(Saved entries)
★ ★ ★
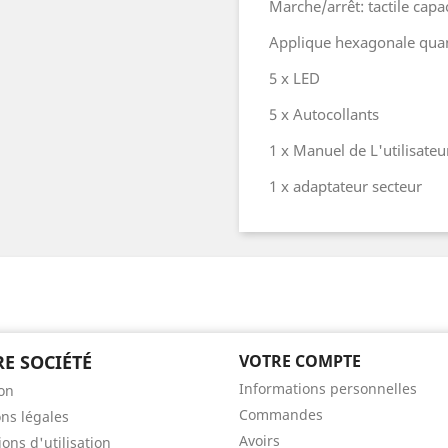
Marche/arrêt: tactile capac
Applique hexagonale quan
5 x LED
5 x Autocollants
1 x Manuel de L'utilisateu
1 x adaptateur secteur
E SOCIÉTÉ
VOTRE COMPTE
Informations personnelles
son
Commandes
ns légales
Avoirs
ons d'utilisation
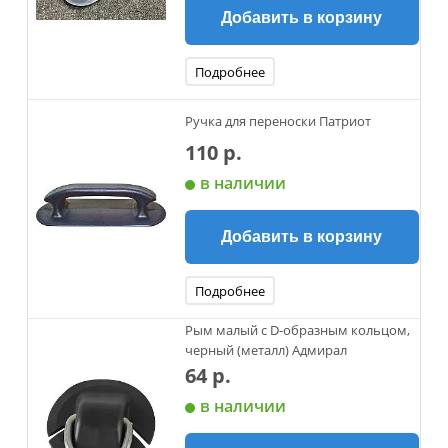
Добавить в корзину
Подробнее
Ручка для переноски Патриот
110 р.
в наличии
Добавить в корзину
Подробнее
Рым малый с D-образным кольцом,
черный (металл) Адмирал
64 р.
в наличии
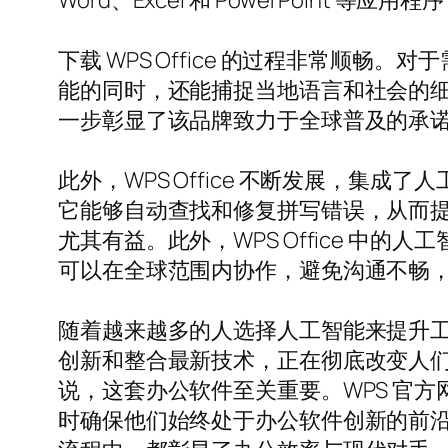
Word、Excel 和 PowerPoint
下载 WPS Office 的过程非常顺畅
能的同时，还能捕捉当地语言和社会的细
一步彰显了该品牌致力于全球普及的承
此外，WPS Office 不断发展，集
它能够自动查找和修复拼写错误，从而
尤其有益。此外，WPS Office 中的
可以在全球范围内协作，避免沟通不畅
随着越来越多的人选择人工智能来提升工作效率
创新和整合最新技术，正在彻底改变人
说，这套办公软件至关重要。WPS 官
时确保他们始终处于办公软件创新的前沿。无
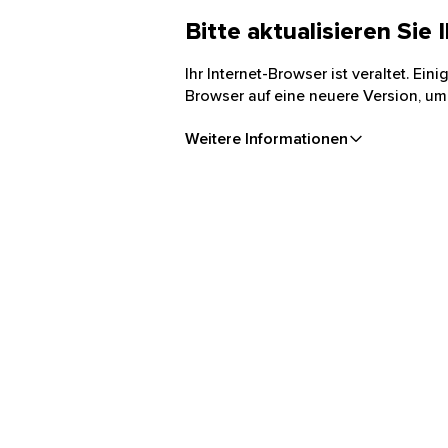
Bitte aktualisieren Sie
Ihr Internet-Browser ist veraltet. Ei
Browser auf eine neuere Version, um
Weitere Informationen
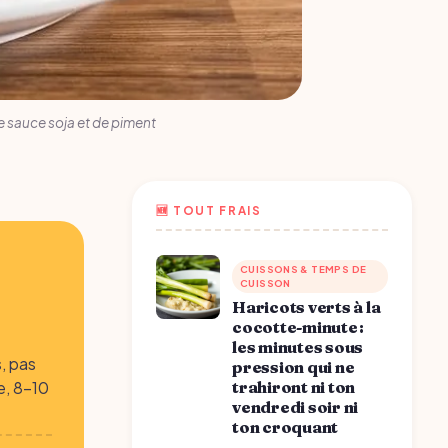
 sauce soja et de piment
🆕 TOUT FRAIS
CUISSONS & TEMPS DE
CUISSON
Haricots verts à la
cocotte-minute :
les minutes sous
, pas
pression qui ne
trahiront ni ton
e, 8-10
vendredi soir ni
ton croquant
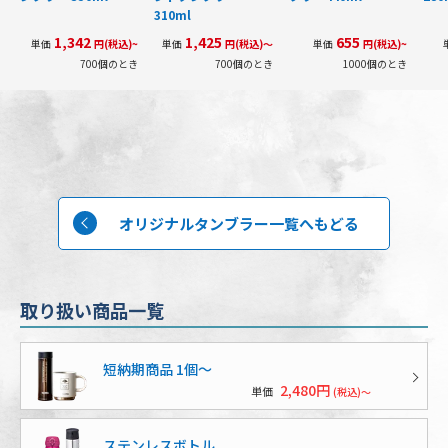
310ml
1,342
1,425
655
単価
円(税込)~
単価
円(税込)～
単価
円(税込)~
700個のとき
700個のとき
1000個のとき
オリジナルタンブラー一覧へもどる
取り扱い商品一覧
短納期商品 1個〜
2,480円
単価
(税込)～
ステンレスボトル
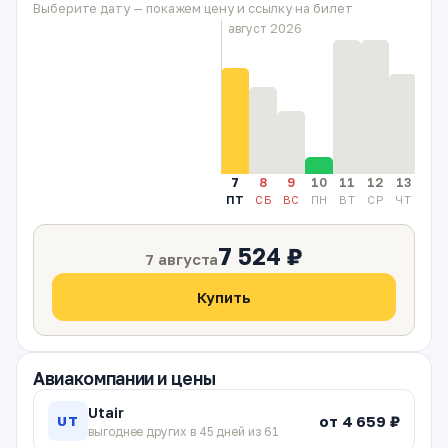
Выберите дату — покажем цену и ссылку на билет
август 2026
7
8
9
10
11
12
13
14
ПТ
СБ
ВС
ПН
ВТ
СР
ЧТ
ПТ
7 524 ₽
7 августа
Купить
Авиакомпании и цены
Utair
от 4 659 ₽
UT
выгоднее других в 45 дней из 61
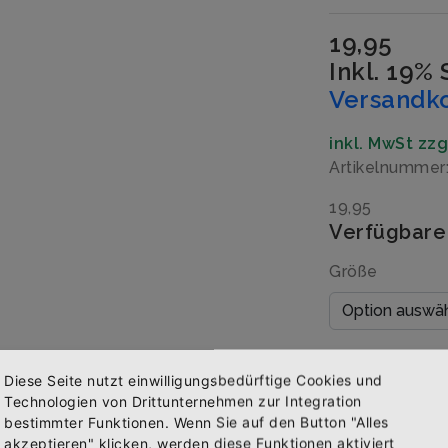
19,95
Inkl. 19%
Versandk
inkl. MwSt zz
Artikelnummer
19,95
Verfügbare
Größe
Menge
Diese Seite nutzt einwilligungsbedürftige Cookies und
Technologien von Drittunternehmen zur Integration
bestimmter Funktionen. Wenn Sie auf den Button "Alles
akzeptieren" klicken, werden diese Funktionen aktiviert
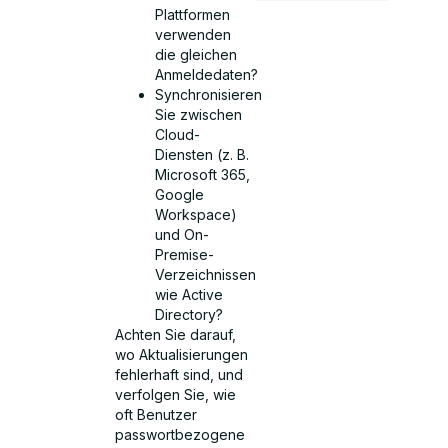
Plattformen
verwenden
die gleichen
Anmeldedaten?
Synchronisieren
Sie zwischen
Cloud-
Diensten (z. B.
Microsoft 365,
Google
Workspace)
und On-
Premise-
Verzeichnissen
wie Active
Directory?
Achten Sie darauf,
wo Aktualisierungen
fehlerhaft sind, und
verfolgen Sie, wie
oft Benutzer
passwortbezogene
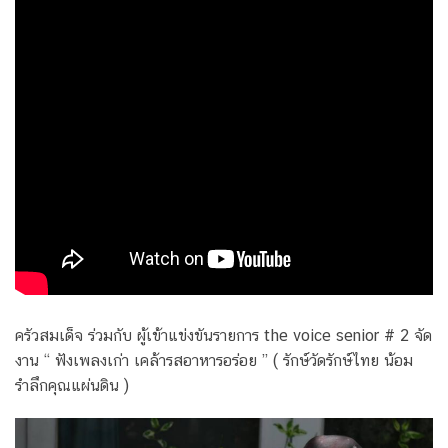
ครัวสมเด็จ ร่วมกับ ผู้เข้าแข่งขันรายการ the voice senior # 2 จัด
งาน “ ฟังเพลงเก่า เคล้ารสอาหารอร่อย ” ( รักษ์วัดรักษ์ไทย น้อม
รำลึกคุณแผ่นดิน )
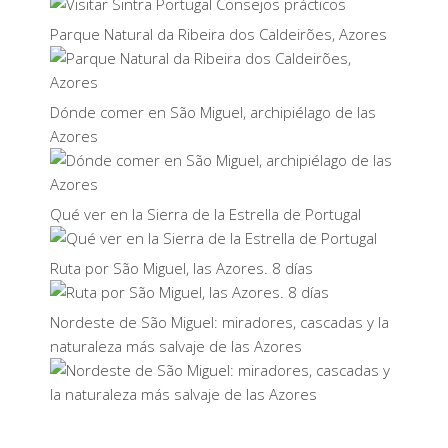
Parque Natural da Ribeira dos Caldeirões, Azores
Dónde comer en São Miguel, archipiélago de las
Azores
Qué ver en la Sierra de la Estrella de Portugal
Ruta por São Miguel, las Azores. 8 días
Nordeste de São Miguel: miradores, cascadas y la
naturaleza más salvaje de las Azores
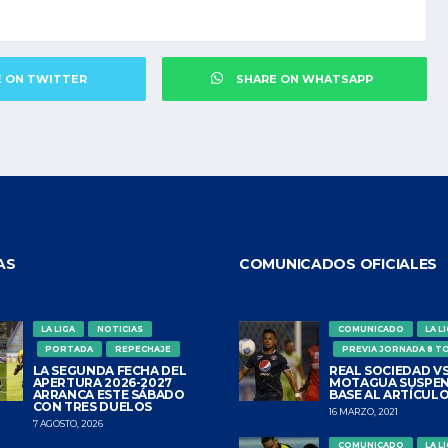
E ON TWITTER
SHARE ON WHATSAPP
AS
COMUNICADOS OFICIALES
LA LIGA
NOTICIAS
COMUNICADO
LA L
PORTADA
REPECHAJE
PREVIA JORNADA 8 T
LA SEGUNDA FECHA DEL
REAL SOCIEDAD VS
APERTURA 2026-2027
MOTAGUA SUSPEN
ARRANCA ESTE SÁBADO
BASE AL ARTÍCULO
CON TRES DUELOS
16 MARZO, 2021
7 AGOSTO, 2026
COMUNICADO
LA L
★ ★ ★
Task requirements -> Retrieve all lines from the data that contain the string "Funktionen".

Result of this task ->
bestimmter Funktionen. Wenn Sie auf den Button "Alles
akzeptieren" klicken, werden diese Funktionen aktiviert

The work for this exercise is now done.